Afterward, the banquet was held at the Cadet Mess Hall, where Elizabeth received the Thayer Award, marking her and her husband, Senator Bob Dole, the first married couple to receive their respective Awards, with Bob receiving it in 2004.
"Thank you for this tremendous honor. If we can measure the prestige of an award by its past recipients, then this recognition is humbling indeed," Elizabeth said. "I remember how thrilled I was in 2004 when the (West Point) Association of Graduates presented the Thayer Award to my late husband, Bob Dole.
"Bob would have been 100 years old in July. Over the course of his life, he earned a number of titles: congressman, Senator, presidential nominee, but none filled him with as much pride as the title American Soldier," she added. "As Bob's partner in life and as a proud American who cherishes our freedoms, I am ever grateful for the generations of Americans who have joined Bob in wearing the Army uniform."
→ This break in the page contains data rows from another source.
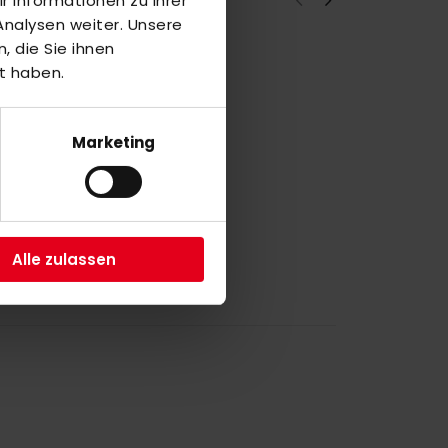
 Informationen zu Ihrer
nalysen weiter. Unsere
 die Sie ihnen
t haben.
T
Marketing
a
Alle zulassen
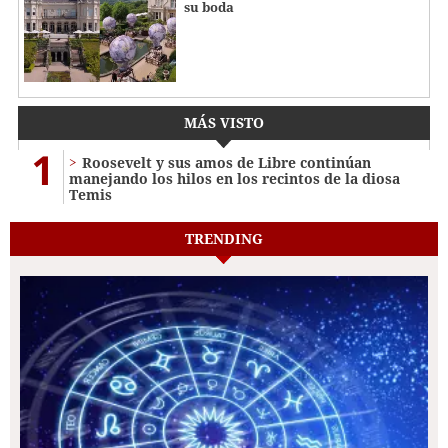
su boda
MÁS VISTO
1
Roosevelt y sus amos de Libre continúan
manejando los hilos en los recintos de la diosa
Temis
TRENDING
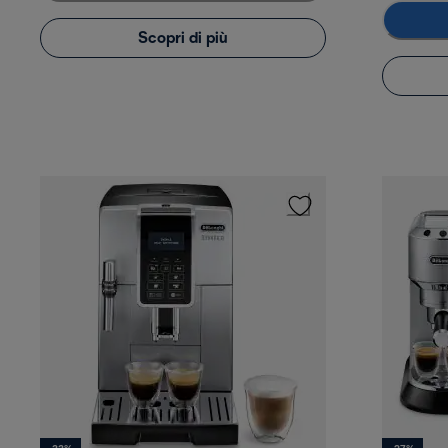
Scopri di più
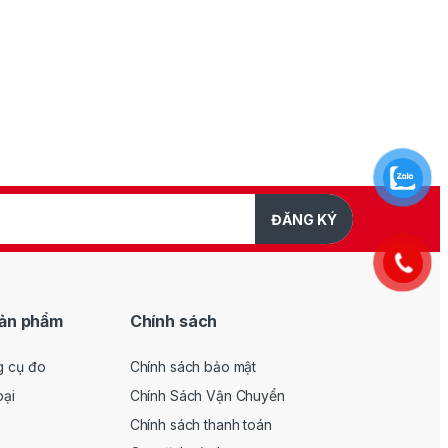
 tiên tiến, tần số 40KHz, giúp máy hàn
ố Trực Quan
ĐĂNG KÝ
ản phẩm
Chính sách
mát.
g cụ đo
Chính sách bảo mật
ồ CO2.
oại
Chính Sách Vận Chuyển
Chính sách thanh toán
hỉ là một máy hàn, mà là một hệ thống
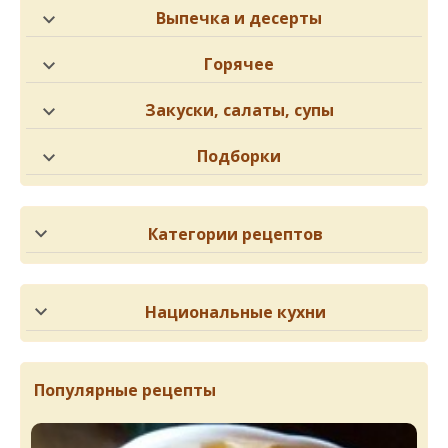
Выпечка и десерты
Горячее
Закуски, салаты, супы
Подборки
Категории рецептов
Национальные кухни
Популярные рецепты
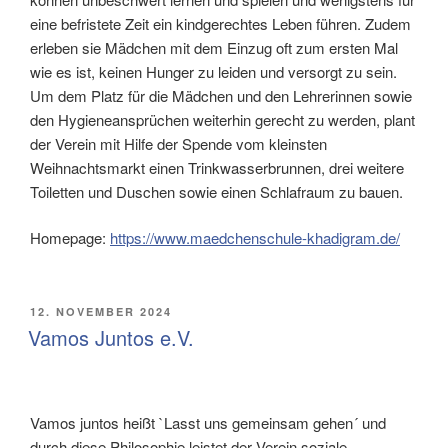
eine befristete Zeit ein kindgerechtes Leben führen. Zudem
erleben sie Mädchen mit dem Einzug oft zum ersten Mal
wie es ist, keinen Hunger zu leiden und versorgt zu sein.
Um dem Platz für die Mädchen und den Lehrerinnen sowie
den Hygieneansprüchen weiterhin gerecht zu werden, plant
der Verein mit Hilfe der Spende vom kleinsten
Weihnachtsmarkt einen Trinkwasserbrunnen, drei weitere
Toiletten und Duschen sowie einen Schlafraum zu bauen.
Homepage:
https://www.maedchenschule-khadigram.de/
VERÖFFENTLICHT
12. NOVEMBER 2024
AM
Vamos Juntos e.V.
Vamos juntos heißt `Lasst uns gemeinsam gehen´ und
durch diese Philosophie leistet der Verein soziale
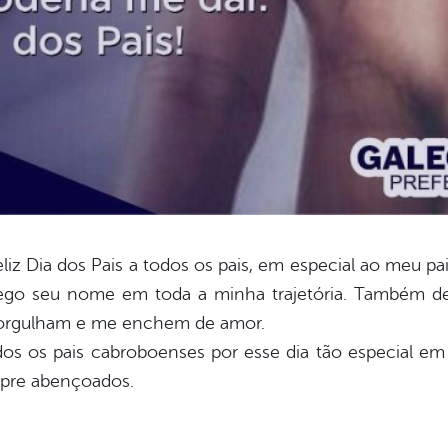
iz Dia dos Pais a todos os pais, em especial ao meu pai
rego seu nome em toda a minha trajetória. Também ded
e orgulham e me enchem de amor.
s os pais cabroboenses por esse dia tão especial em
mpre abençoados.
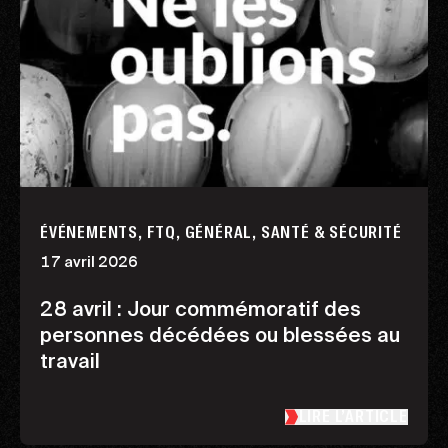
ÉVÉNEMENTS, FTQ, GÉNÉRAL, SANTÉ & SÉCURITÉ
17 avril 2026
28 avril : Jour commémoratif des
personnes décédées ou blessées au
travail
LIRE L’ARTICLE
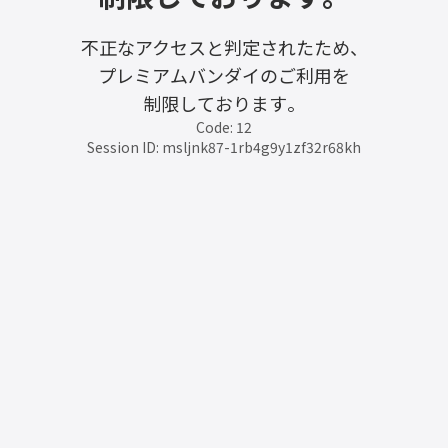
不正なアクセスと判定されたため、
プレミアムバンダイのご利用を
制限しております。
Code: 12
Session ID: msljnk87-1rb4g9y1zf32r68kh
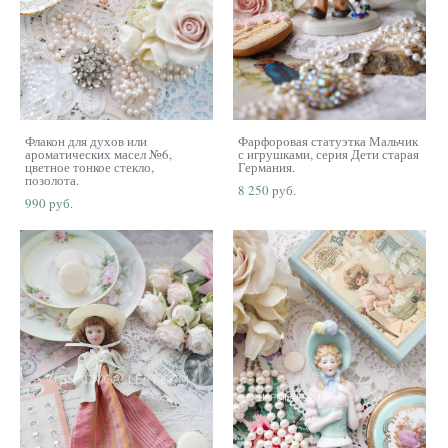
Флакон для духов или
Фарфоровая статуэтка Мальчик
ароматических масел №6,
с игрушками, серия Дети старая
цветное тонкое стекло,
Германия.
позолота.
8 250 pуб.
990 pуб.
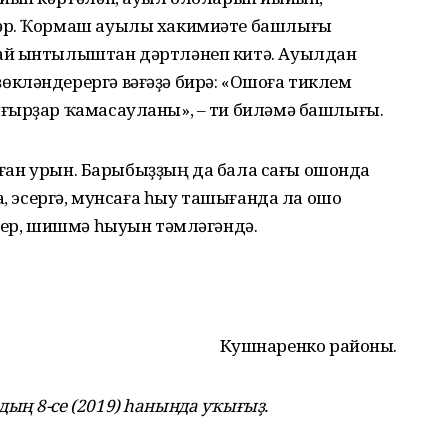
әр. Ҡормаш ауылы хакимиәте башлығы
ай ынтылыштан дәртләнеп китә. Ауылдан
кләндерергә вәғәҙә бирә: «Ошоға тиклем
ғырҙар ҡамасауланы», – ти биләмә башлығы.
орған урын. Барыбыҙҙың да бала сағы ошонда
ла, эсергә, мунсаға һыу ташығанда ла ошо
енер, шишмә һыуын тәмләгәндә.
Кушнаренко районы.
ың 8-се (2019) һанында уҡығыҙ.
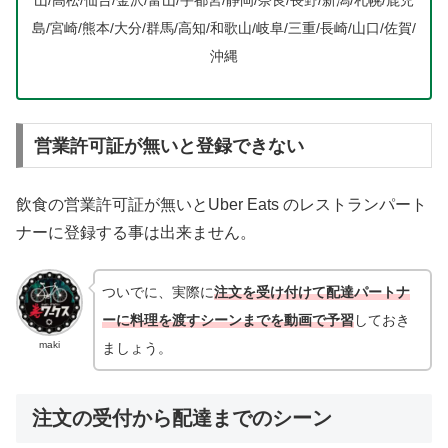
島/宮崎/熊本/大分/群馬/高知/和歌山/岐阜/三重/長崎/山口/佐賀/
沖縄
営業許可証が無いと登録できない
飲食の営業許可証が無いとUber Eats のレストランパート
ナーに登録する事は出来ません。
ついでに、実際に
注文を受け付けて配達パートナ
ーに料理を渡すシーンまでを動画で予習
しておき
maki
ましょう。
注文の受付から配達までのシーン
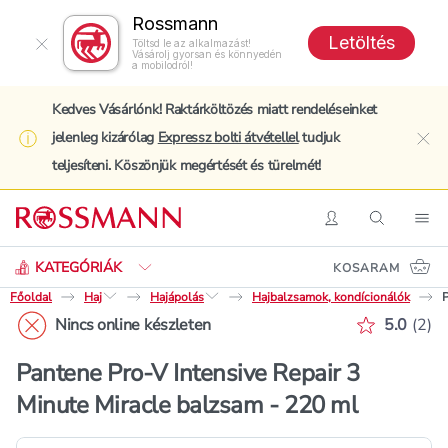
Rossmann
Letöltés
Töltsd le az alkalmazást!
Vásárolj gyorsan és könnyedén
a mobilodról!
Kedves Vásárlónk! Raktárköltözés miatt rendeléseinket
jelenleg kizárólag
Expressz bolti átvétellel
tudjuk
clo
teljesíteni. Köszönjük megértését és türelmét!
Keresés
Belépés
Keresés
Nav
KATEGÓRIÁK
KOSARAM
Főoldal
Haj
Hajápolás
Hajbalzsamok, kondícionálók
P
Értékelé
Nincs online készleten
5.0
(
2
)
Pantene Pro-V Intensive Repair 3
Minute Miracle balzsam - 220 ml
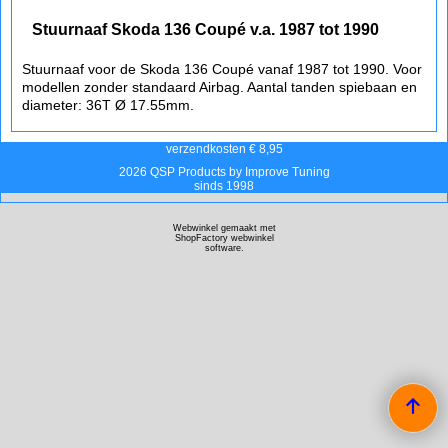
Stuurnaaf Skoda 136 Coupé v.a. 1987 tot 1990
Stuurnaaf voor de Skoda 136 Coupé vanaf 1987 tot 1990. Voor
modellen zonder standaard Airbag. Aantal tanden spiebaan en
diameter: 36T Ø 17.55mm.
verzendkosten € 8,95
2026 QSP Products by Improve Tuning
sinds 1998
Webwinkel gemaakt met
ShopFactory webwinkel
software.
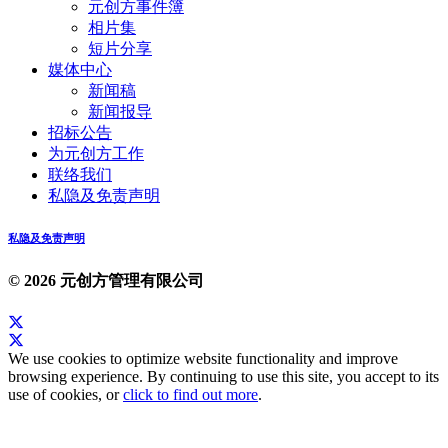
元创方事件簿
相片集
短片分享
媒体中心
新闻稿
新闻报导
招标公告
为元创方工作
联络我们
私隐及免责声明
私隐及免责声明
© 2026 元创方管理有限公司
We use cookies to optimize website functionality and improve
browsing experience. By continuing to use this site, you accept to its
use of cookies, or
click to find out more
.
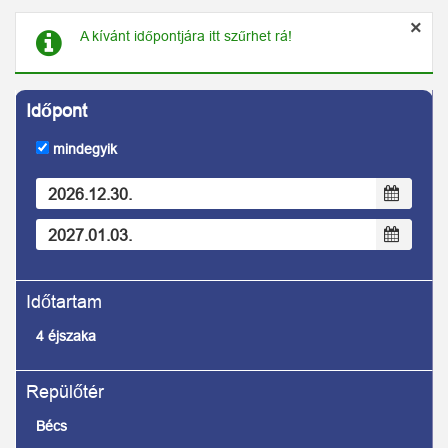
×
A kívánt időpontjára itt szűrhet rá!
mindegyik
4 éjszaka
Bécs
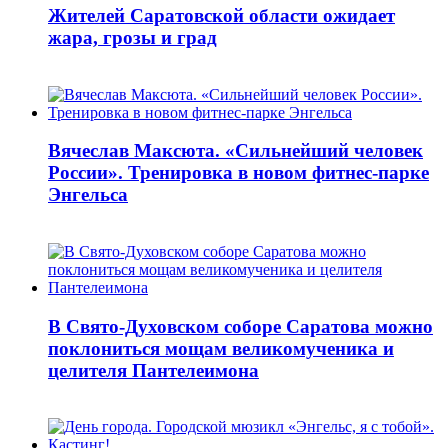
Жителей Саратовской области ожидает
жара, грозы и град
Вячеслав Максюта. «Сильнейший человек
России». Тренировка в новом фитнес-парке
Энгельса
В Свято-Духовском соборе Саратова можно
поклониться мощам великомученика и
целителя Пантелеимона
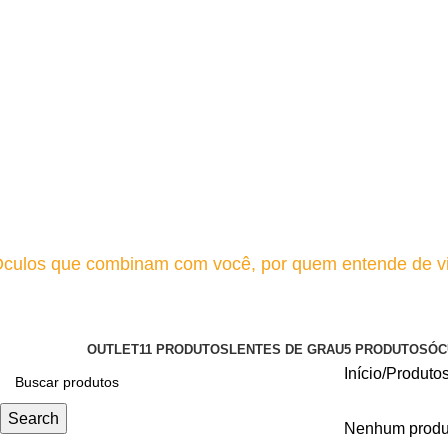
culos que combinam com você, por quem entende de v
Acetato / Tamanho: 36mm / po
Categories
OUTLET
11 PRODUTOS
LENTES DE GRAU
5 PRODUTOS
ÓC
Início
Produtos
Search
Nenhum produt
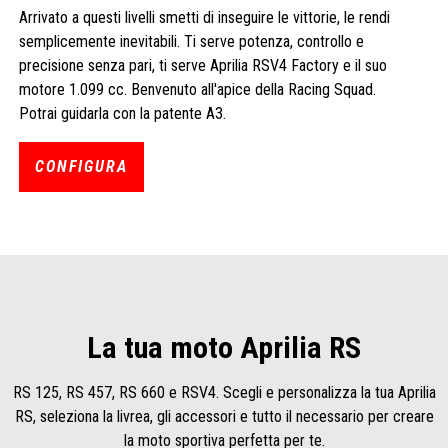
Arrivato a questi livelli smetti di inseguire le vittorie, le rendi
semplicemente inevitabili. Ti serve potenza, controllo e
precisione senza pari, ti serve Aprilia RSV4 Factory e il suo
motore 1.099 cc. Benvenuto all'apice della Racing Squad.
Potrai guidarla con la patente A3.
CONFIGURA
La tua moto Aprilia RS
RS 125, RS 457, RS 660 e RSV4. Scegli e personalizza la tua Aprilia
RS, seleziona la livrea, gli accessori e tutto il necessario per creare
la moto sportiva perfetta per te.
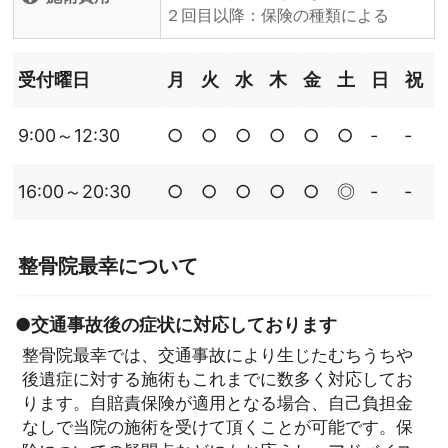
２回目以降：保険の種類による
受付曜日
月
火
水
木
金
土
日
祝
9:00～12:30
○
○
○
○
○
○
‐
‐
16:00～20:30
○
○
○
○
○
◎
‐
‐
整骨院最幸について
●交通事故後の症状に対応しております
整骨院最幸では、交通事故により生じたむちうちや
後遺症に対する施術もこれまでに数多く対応してお
ります。自賠責保険が適用となる場合、自己負担金
なしで当院の施術を受けて頂くことが可能です。保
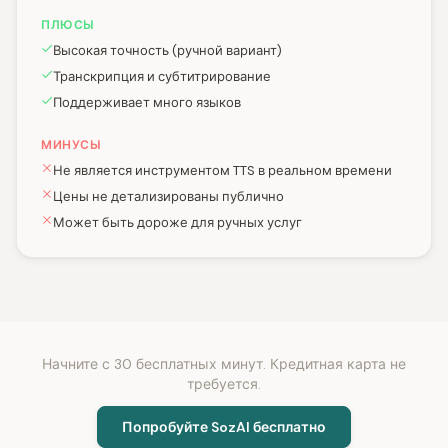
ПЛЮСЫ
Высокая точность (ручной вариант)
Транскрипция и субтитрирование
Поддерживает много языков
МИНУСЫ
Не является инструментом TTS в реальном времени
Цены не детализированы публично
Может быть дороже для ручных услуг
Начните с 30 бесплатных минут. Кредитная карта не
требуется.
Попробуйте SozAI бесплатно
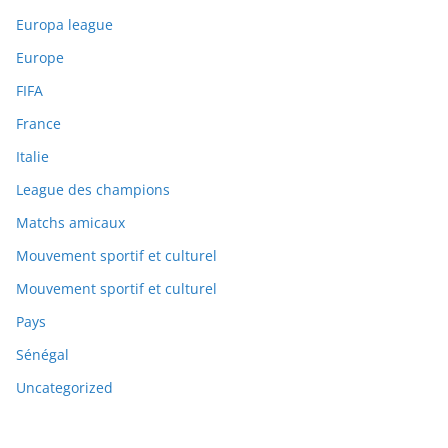
Europa league
Europe
FIFA
France
Italie
League des champions
Matchs amicaux
Mouvement sportif et culturel
Mouvement sportif et culturel
Pays
Sénégal
Uncategorized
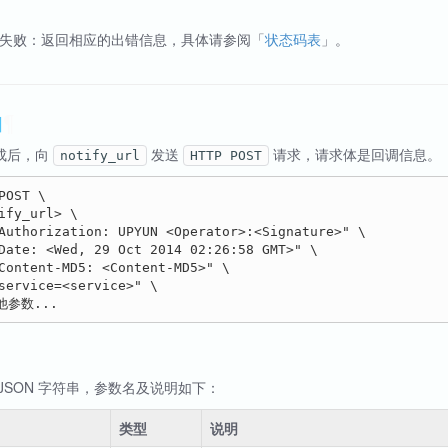
失败：返回相应的出错信息，具体请参阅「
状态码表
」。
知
¶
成后，向
发送
请求，请求体是回调信息。
notify_url
HTTP POST
POST \

ify_url> \

Authorization: UPYUN <Operator>:<Signature>" \

Date: <Wed, 29 Oct 2014 02:26:58 GMT>" \

Content-MD5: <Content-MD5>" \

service=<service>" \

JSON 字符串，参数名及说明如下：
类型
说明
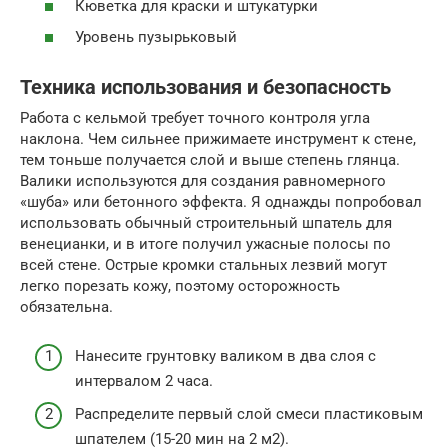
Кюветка для краски и штукатурки
Уровень пузырьковый
Техника использования и безопасность
Работа с кельмой требует точного контроля угла
наклона. Чем сильнее прижимаете инструмент к стене,
тем тоньше получается слой и выше степень глянца.
Валики используются для создания равномерного
«шуба» или бетонного эффекта. Я однажды попробовал
использовать обычный строительный шпатель для
венецианки, и в итоге получил ужасные полосы по
всей стене. Острые кромки стальных лезвий могут
легко порезать кожу, поэтому осторожность
обязательна.
Нанесите грунтовку валиком в два слоя с
интервалом 2 часа.
Распределите первый слой смеси пластиковым
шпателем (15-20 мин на 2 м2).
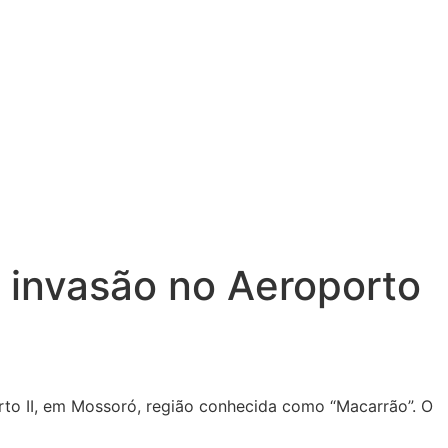
 invasão no Aeroporto
rto II, em Mossoró, região conhecida como “Macarrão”. O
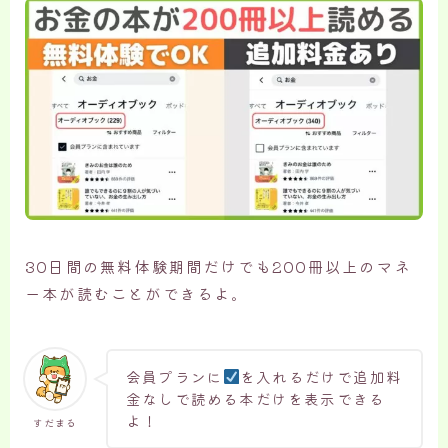
30日間の無料体験期間だけでも200冊以上のマネ
ー本が読むことができるよ。
会員プランに
を入れるだけで追加料
金なしで読める本だけを表示できる
よ！
すだまる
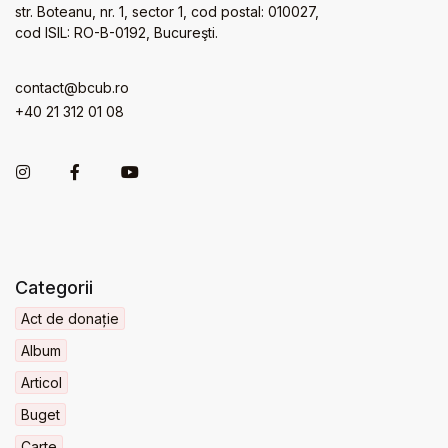
str. Boteanu, nr. 1, sector 1, cod postal: 010027,
cod ISIL: RO-B-0192, Bucureşti.
contact@bcub.ro
+40 21 312 01 08
Categorii
Act de donație
Album
Articol
Buget
Carte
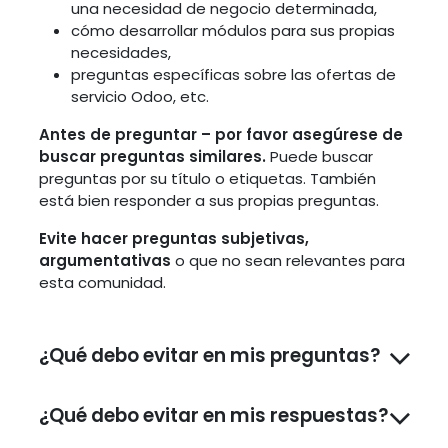
una necesidad de negocio determinada,
cómo desarrollar módulos para sus propias
necesidades,
preguntas específicas sobre las ofertas de
servicio Odoo, etc.
Antes de preguntar – por favor asegúrese de
buscar preguntas similares.
Puede buscar
preguntas por su título o etiquetas. También
está bien responder a sus propias preguntas.
Evite hacer preguntas subjetivas,
argumentativas
o que no sean relevantes para
esta comunidad.
¿Qué debo evitar en mis preguntas?
¿Qué debo evitar en mis respuestas?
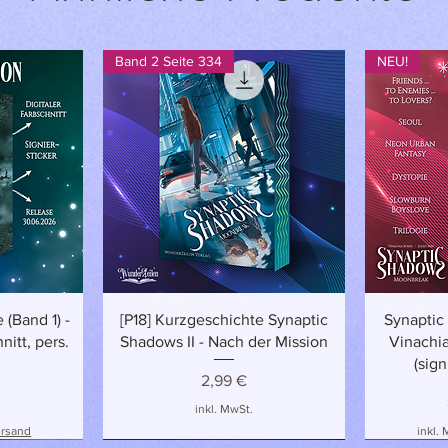
Band 2 Seite 334
NEU!
t
Schnellansicht
 (Band 1) -
[P18] Kurzgeschichte Synaptic
Synaptic
nitt, pers.
Shadows II - Nach der Mission
Vinachia
(sign
Preis
2,99 €
inkl. MwSt.
ersand
inkl.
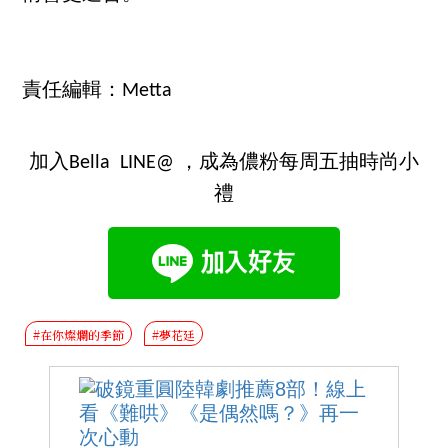
責任編輯：Metta
加入Bella LINE@ ，成為儂粉每周五抽時尚小
禮
#在你燦爛的季節
#夢花廷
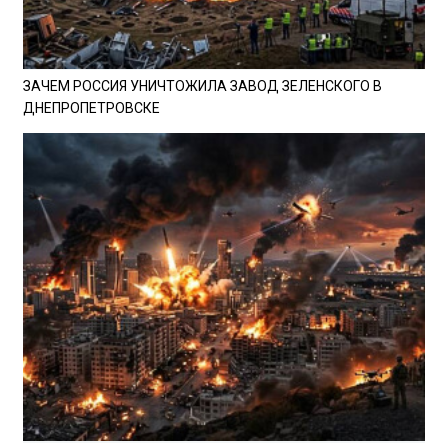
ЗАЧЕМ РОССИЯ УНИЧТОЖИЛА ЗАВОД ЗЕЛЕНСКОГО В
ДНЕПРОПЕТРОВСКЕ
In 1991, Elizabeth Dole garnered national recognition by becoming the second woman to lead the American Red Cross, following in the footsteps of the organization's founder, Clara Barton. During her tenure, she implemented a widespread overhaul of the world's largest humanitarian organization, revolutionizing the way it collected, tested, and distributed half of the nation's blood supply.
In January 1999, Dole made the announcement of her departure from the Red Cross, and just two months later, she declared her candidacy for the 2000 Republican presidential nomination.
Two years later, Dole made history as the first woman to represent North Carolina in the U.S. Senate, serving a single term. While in the Senate, she played a crucial role as a member of the Armed Services Committee.
Fast forward to 2012, the Elizabeth Dole Foundation was established, inspired by a medical emergency faced by Bob. This incident motivated her to create the "Hidden Heroes" campaign, shedding light on the challenges endured by military caregivers, including spouses, parents, and others caring for wounded loved ones.
In this capacity, she has been a leading advocate in raising awareness and served as the former Chair of the VA's Veterans' Family, Caregiver, and Survivor Federal Advisory Committee, instrumental in the development of critical resources and the enhancement of benefits and support services.
Elizabeth said that with nearly 60 years as a public servant, one of her most "privileged responsibilities" was writing nomination letters as a U.S. Senator for young hopefuls wishing to enroll in the academy during the height of the Iraq War.
"The applicants who approached my office often had their pick of colleges," Elizabeth said. "Yet, they were motivated to set aside more comfortable lives and rise to the elite expectations of this institution, so they could be leaders in a time of war."
As the event concluded, Elizabeth received a nearly 10-minute standing ovation from the audience after receiving the Thayer Award. She has now joined the ranks of Dwight D. Eisenhower, Douglas MacArthur, Bob Hope, Neil Armstrong, Barbara Jordon, Walter Cronkite, Tom Brokaw, Colin Powell, Madeleine Albright, Henry Kissinger and former President George W. Bush and last year’s recipient, Philanthropist Ken Fisher.
May the words "Duty, Honor, Country take hold beyond the distinguished halls of West Point," Elizabeth concluded. "May they thunder in the ears of our nation's leaders and echo through the halls of power."
" ... May their refrain sound in every community, every classroom, every meeting house and City Hall across this great land," she added. "Now and forever, may God bless the American Soldier, and may He continue to bless the United States of America. Thank you so much."